Down and Out in the Magic Kingdom – Day 49 of 61

I took the castmember entrance to the Magic Kingdom, clipping my name tag to my Disney Operations polo shirt, ignoring the glares of my fellow castmembers in the utilidors.

I used the handheld to page Dan. “Hey there,” he said, brightly. I could tell instantly that I was being humored.

“Where are you?” I asked.

“Oh, up in the Square. By the Liberty Tree.”

In front of the Hall of Presidents. I worked the handheld, pinged some Whuffie manually. Debra was spiked so high it seemed she’d never come down, as were Tim and her whole crew in aggregate. They were drawing from guests by the millions, and from castmembers and from people who’d read the popular accounts of their struggle against the forces of petty jealousy and sabotage — i.e., me.

I felt light-headed. I hurried along to costuming and changed into the heavy green Mansion costume, then ran up the stairs to the Square.

I found Dan sipping a coffee and sitting on a bench under the giant, lantern-hung Liberty Tree. He had a second cup waiting for me, and patted the bench next to him. I sat with him and sipped, waiting for him to spill whatever bit of rotten news he had for me this morning — I could feel it hovering like storm clouds.

He wouldn’t talk though, not until we finished the coffee. Then he stood and strolled over to the Mansion. It wasn’t rope-drop yet, and there weren’t any guests in the Park, which was all for the better, given what was coming next.

“Have you taken a look at Debra’s Whuffie lately?” he asked, finally, as we stood by the pet cemetery, considering the empty scaffolding.

I started to pull out the handheld but he put a hand on my arm. “Don’t bother,” he said, morosely. “Suffice it to say, Debra’s gang is number one with a bullet. Ever since word got out about what happened to the Hall, they’ve been stacking it deep. They can do just about anything, Jules, and get away with it.”

My stomach tightened and I found myself grinding my molars. “So, what is it they’ve done, Dan?” I asked, already knowing the answer.

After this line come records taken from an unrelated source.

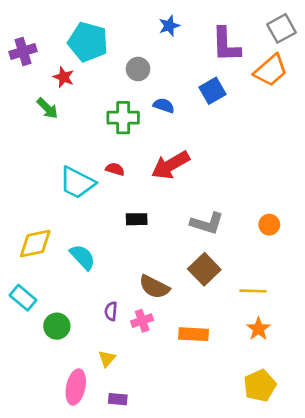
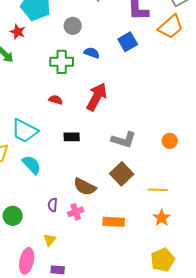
red arrow: (170, 165) -> (97, 97), turned 148
cyan trapezoid: (77, 183) -> (25, 131), moved

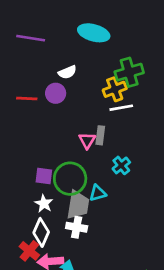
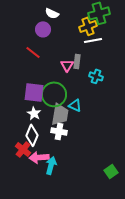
white semicircle: (67, 72) -> (52, 13), turned 48
red line: (27, 99) -> (33, 52), moved, turned 35
cyan cross: (121, 165) -> (96, 76), moved, turned -32
purple square: (44, 176) -> (34, 92), size x1.5
cyan triangle: (98, 193) -> (75, 105), turned 40

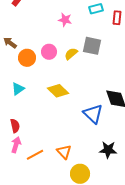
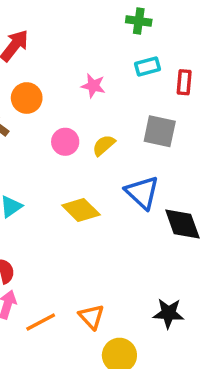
gray square: (92, 46) -> (160, 131), moved
orange circle: (27, 58) -> (27, 98), moved
blue triangle: (93, 114) -> (142, 193), moved

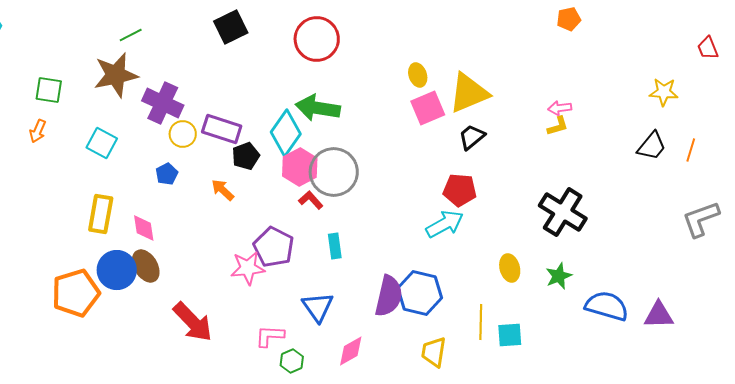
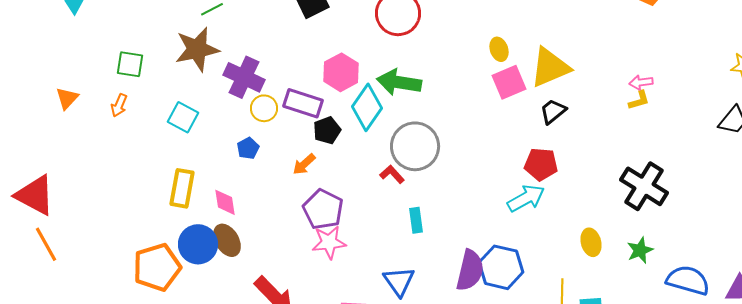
pink hexagon: (300, 167) -> (341, 72), moved
orange arrow: (223, 190) -> (304, 164), turned -85
purple pentagon: (274, 247) -> (323, 209), moved

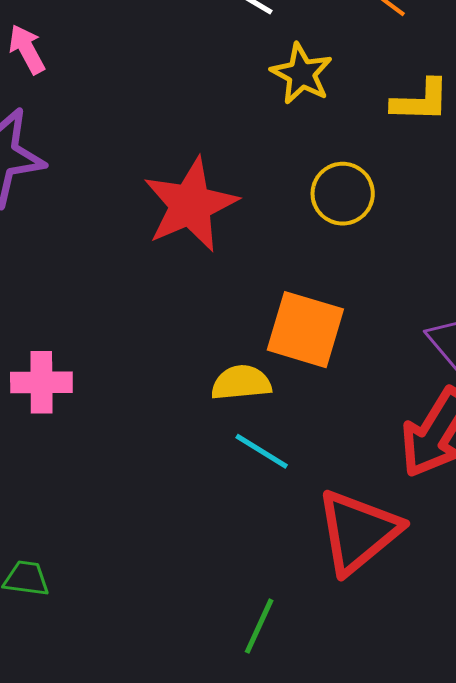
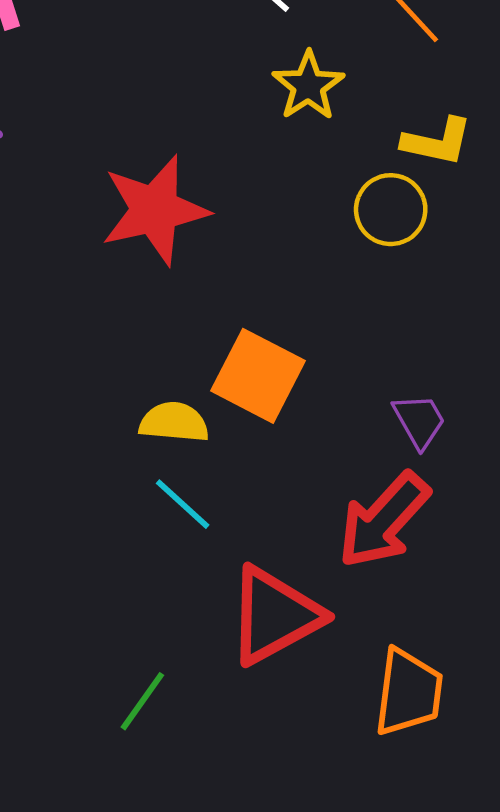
yellow circle: (343, 194) -> (391, 210), moved

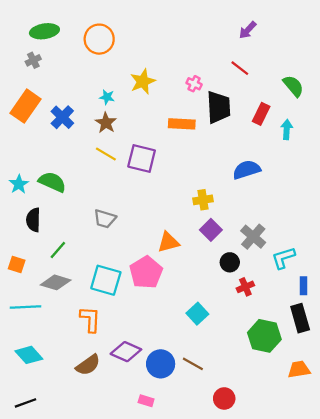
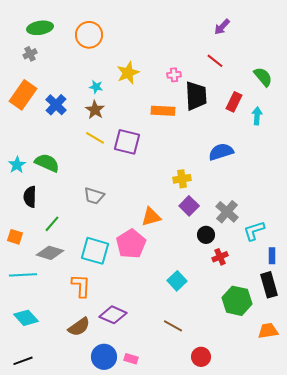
pink cross: (194, 84) -> (174, 75), turned -32
blue circle: (161, 364) -> (104, 357), moved

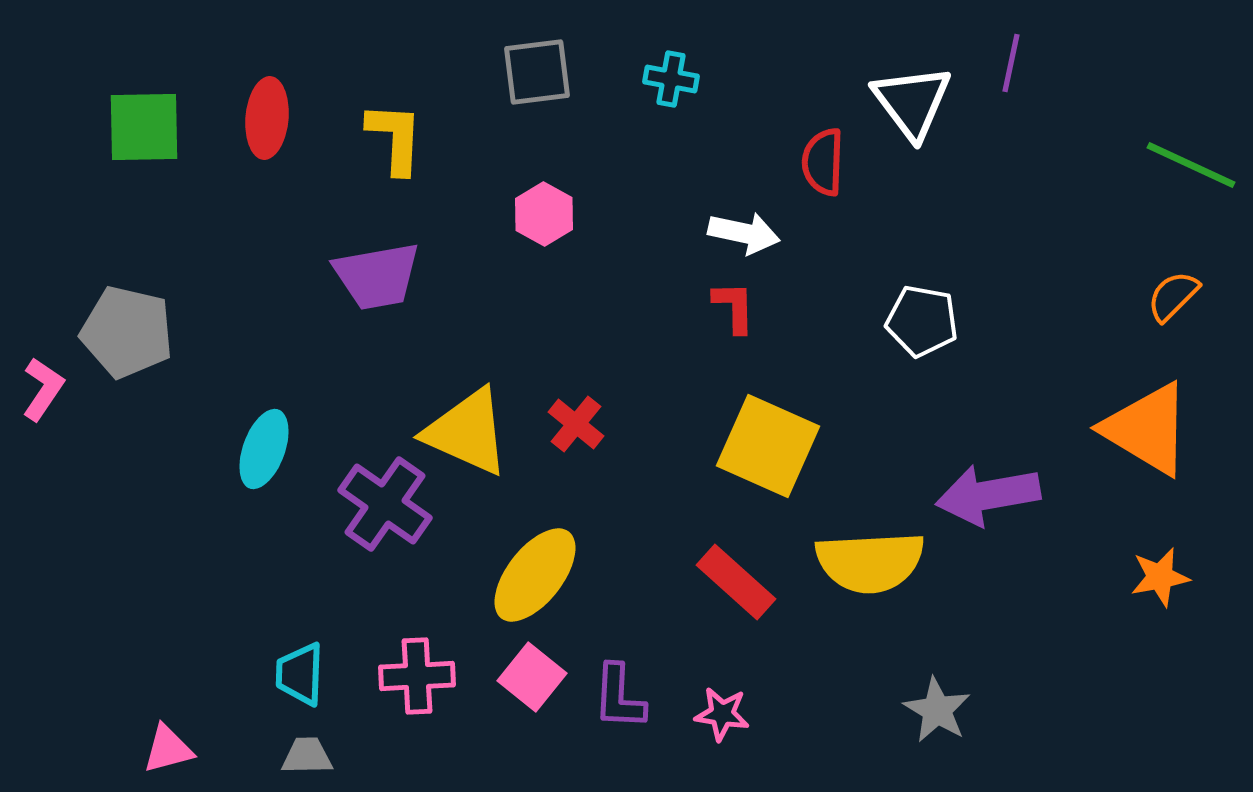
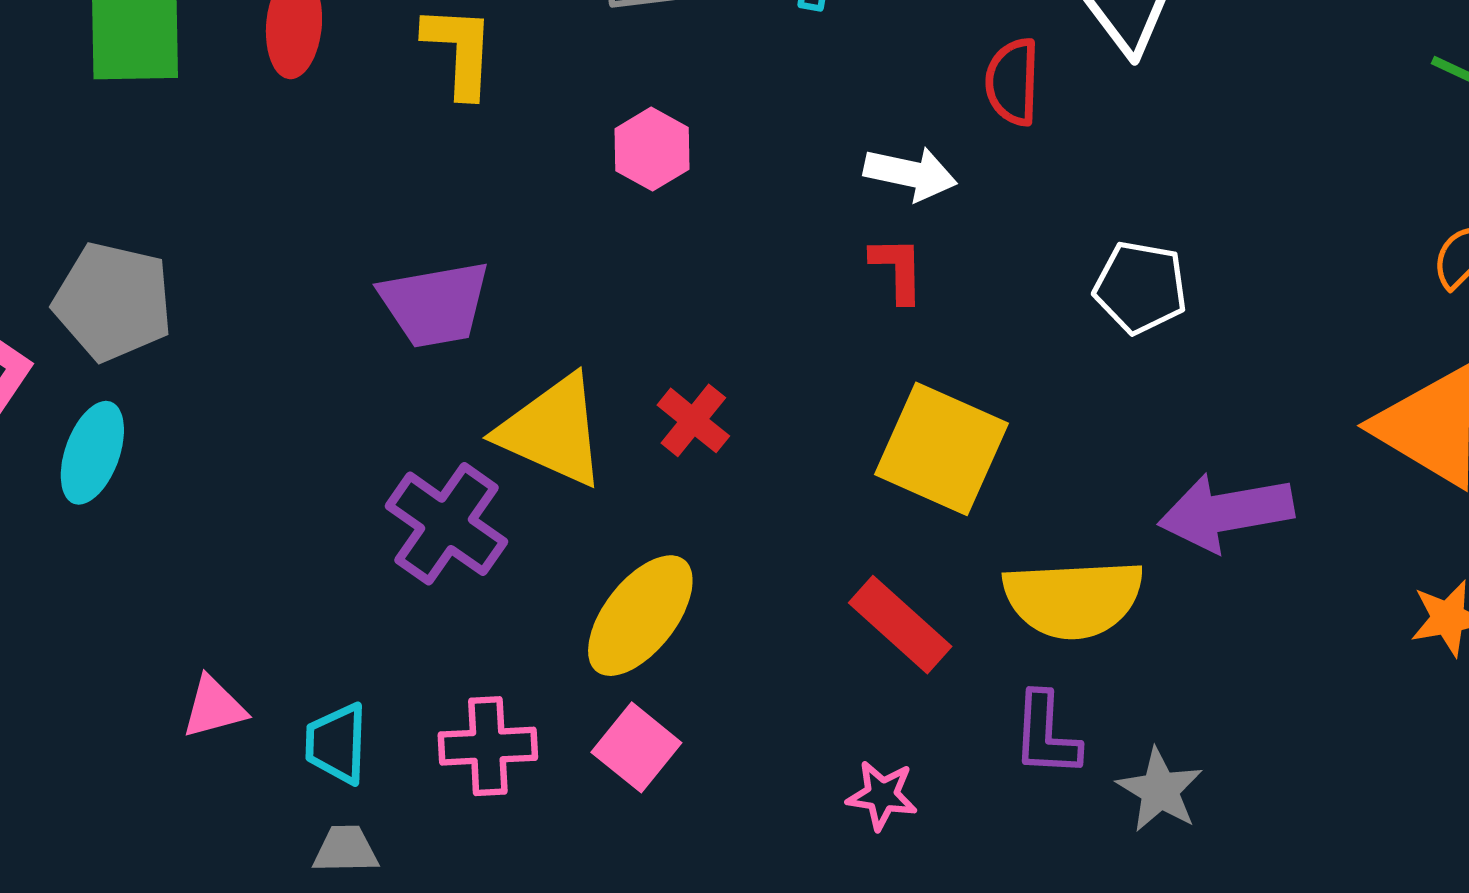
purple trapezoid: (377, 276) -> (435, 304), moved
cyan ellipse: (264, 449) -> (92, 453), moved
purple L-shape: (619, 697) -> (1046, 734), moved
pink triangle: (168, 749) -> (214, 707), moved

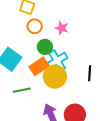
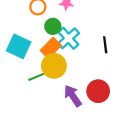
yellow circle: (55, 77) -> (54, 66), moved

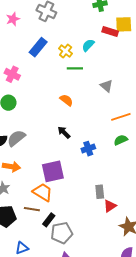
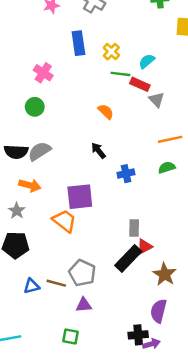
red rectangle: (110, 31) -> (140, 84), moved
cyan semicircle: (88, 45) -> (147, 61), moved
blue rectangle: (38, 47) -> (78, 43), turned -54
brown line: (32, 209) -> (56, 283), moved
black rectangle: (49, 220) -> (128, 258), moved, size x1.6
gray pentagon: (62, 233) -> (82, 273), turned 30

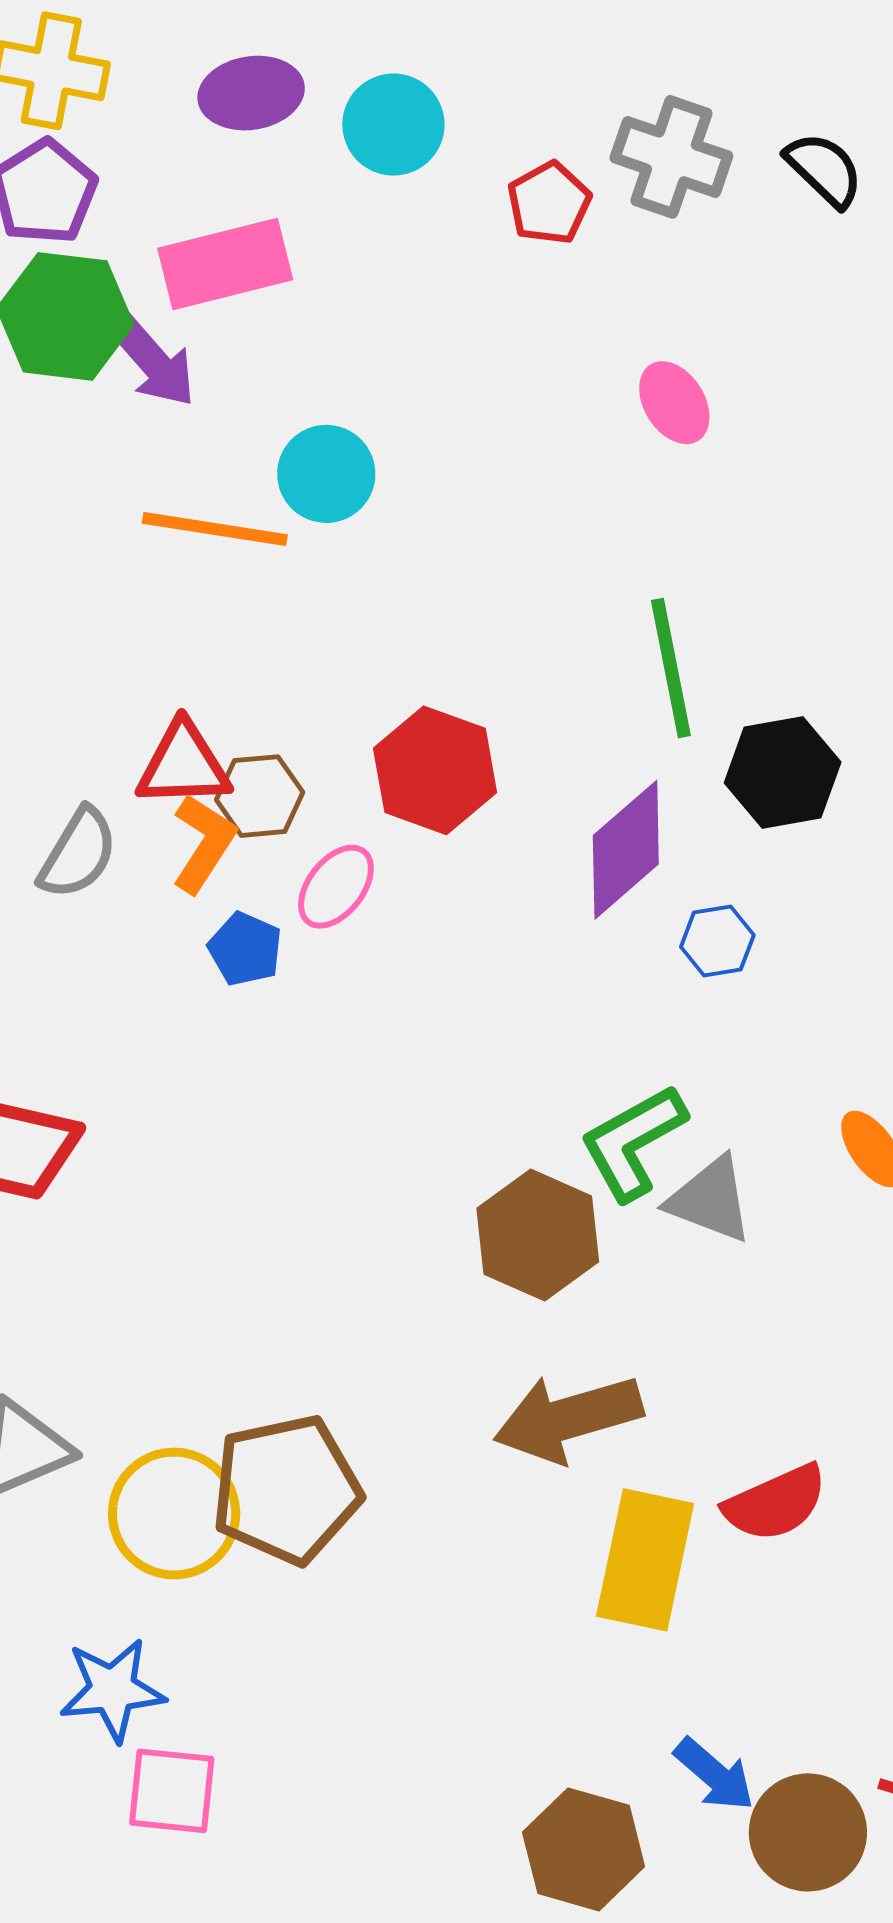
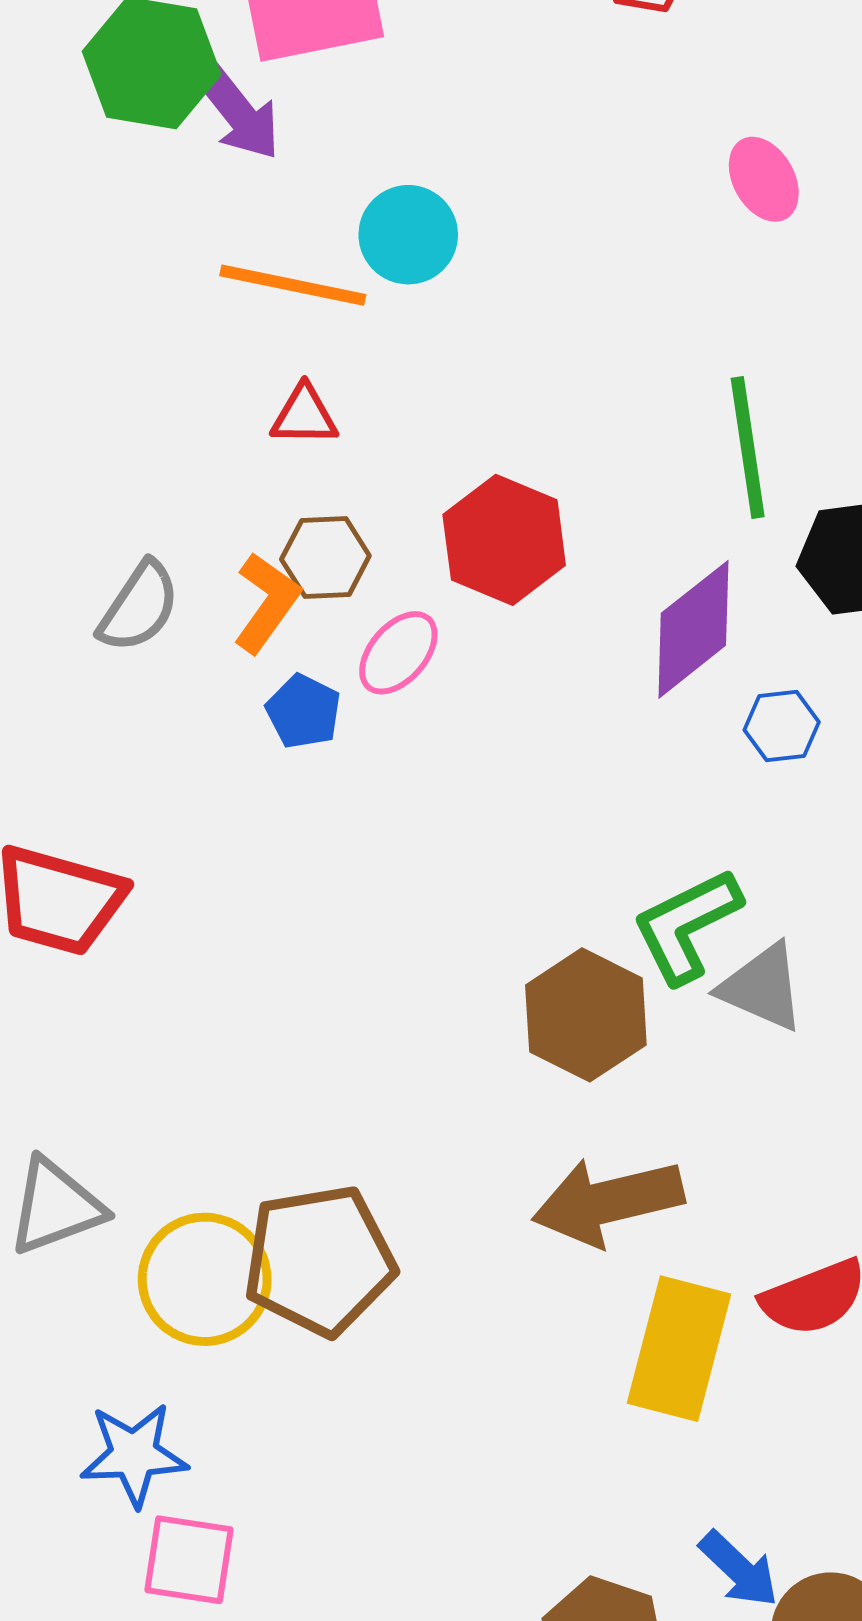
red triangle: (184, 765) -> (304, 415), moved, size x0.7

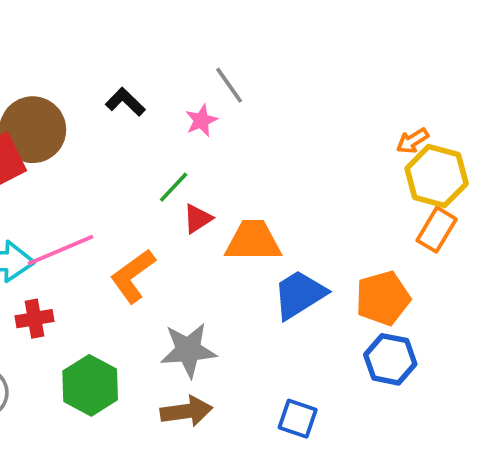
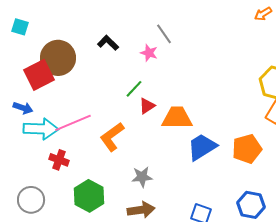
pink star: (201, 120) -> (149, 53), turned -30
orange arrow: (412, 141) -> (263, 14), moved
red cross: (35, 319) -> (59, 160), turned 30
gray star: (188, 350) -> (142, 177), size x0.7
blue hexagon: (390, 359) -> (251, 205), moved

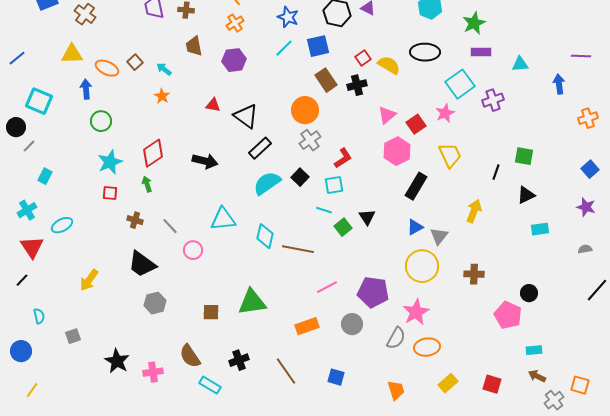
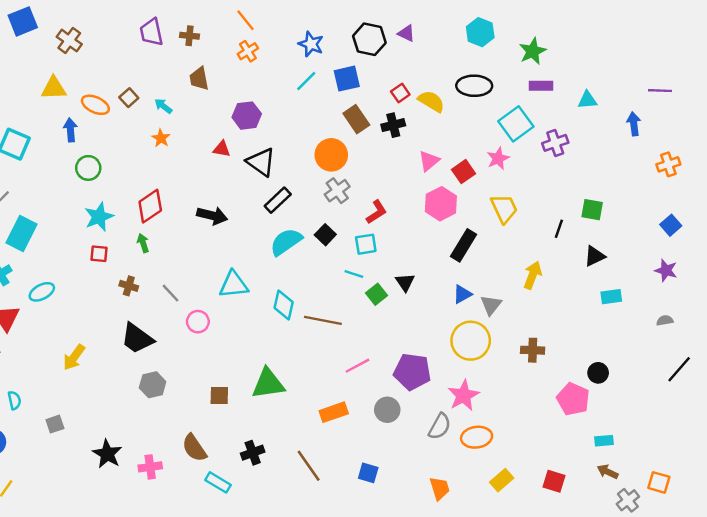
purple hexagon: (234, 60) -> (247, 116), moved
cyan rectangle: (45, 176) -> (22, 233), size x1.8

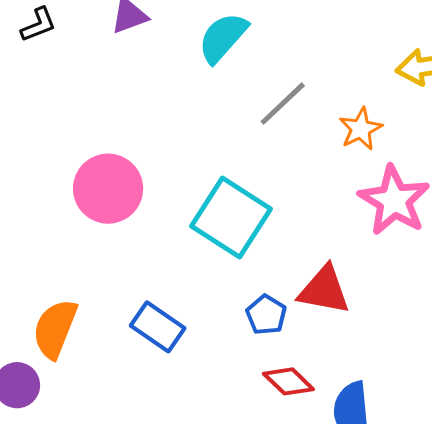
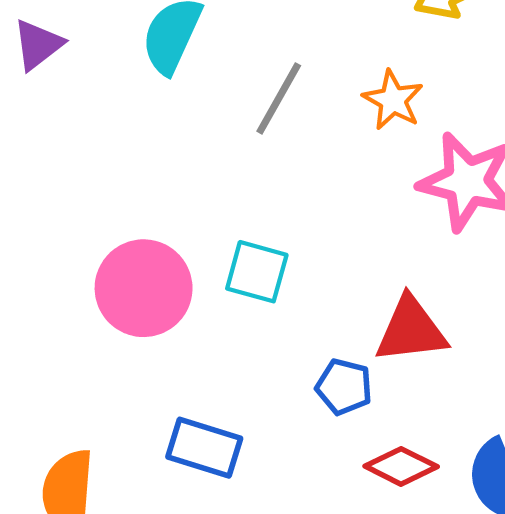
pink circle: (108, 189) -> (144, 288), moved
cyan square: (231, 218) -> (257, 272), size x0.6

Dan didn’t have to respond, because at that moment, Tim emerged from the Mansion, wearing a light cotton work-smock. He had a thoughtful expression, and when he saw us, he beamed his elfin grin and came over.

“Hey guys!” he said.

“Hi, Tim,” Dan said. I nodded, not trusting myself to speak.

“Pretty exciting stuff, huh?” he said.

“I haven’t told him yet,” Dan said, with forced lightness. “Why don’t you run it down?”

“Well, it’s pretty radical, I have to admit. We’ve learned some stuff from the Hall that we wanted to apply, and at the same time, we wanted to capture some of the historical character of the ghost story.”

I opened my mouth to object, but Dan put a hand on my forearm. “Really?” he asked innocently. “How do you plan on doing that?”

“Well, we’re keeping the telepresence robots — that’s a honey of an idea, Julius — but we’re giving each one an uplink so that it can flash-bake. We’ve got some high-Whuffie horror writers pulling together a series of narratives about the lives of each ghost: how they met their tragic ends, what they’ve done since, you know.

“The way we’ve storyboarded it, the guests stream through the ride pretty much the way they do now, walking through the preshow and then getting into the ride-vehicles, the Doom Buggies. But here’s the big change: we slow it all down. We trade off throughput for intensity, make it more of a premium product.

“So you’re a guest. From the queue to the unload zone, you’re being chased by these ghosts, these telepresence robots, and they’re really scary — I’ve got Suneep’s concept artists going back to the drawing board, hitting basic research on stuff that’ll just scare the guests silly. When a ghost catches you, lays its hands on you — wham! Flash-bake! You get its whole grisly story in three seconds, across your frontal lobe. By the time you’ve left, you’ve had ten or more ghost-contacts, and the next time you come back, it’s all new ghosts with all new stories. The way that the Hall’s drawing ’em, we’re bound to be a hit.” He put his hands behind his back and rocked on his heels, clearly proud of himself.

When Epcot Center first opened, long, long ago, there’d been an ugly decade or so in ride design. Imagineering found a winning formula for Spaceship Earth, the flagship ride in the big golf ball, and, in their drive to establish thematic continuity, they’d turned the formula into a cookie-cutter, stamping out half a dozen clones for each of the “themed” areas in the Future Showcase. It went like this: first, we were cavemen, then there was ancient Greece, then Rome burned (cue sulfur-odor FX), then there was the Great Depression, and, finally, we reached the modern age. Who knows what the future holds? We do! We’ll all have videophones and be living on the ocean floor. Once was cute — compelling and inspirational, even — but six times was embarrassing. Like everyone, once Imagineering got themselves a good hammer, everything started to resemble a nail. Even now, the Epcot ad-hocs were repeating the sins of their forebears, closing every ride with a scene of Bitchun utopia.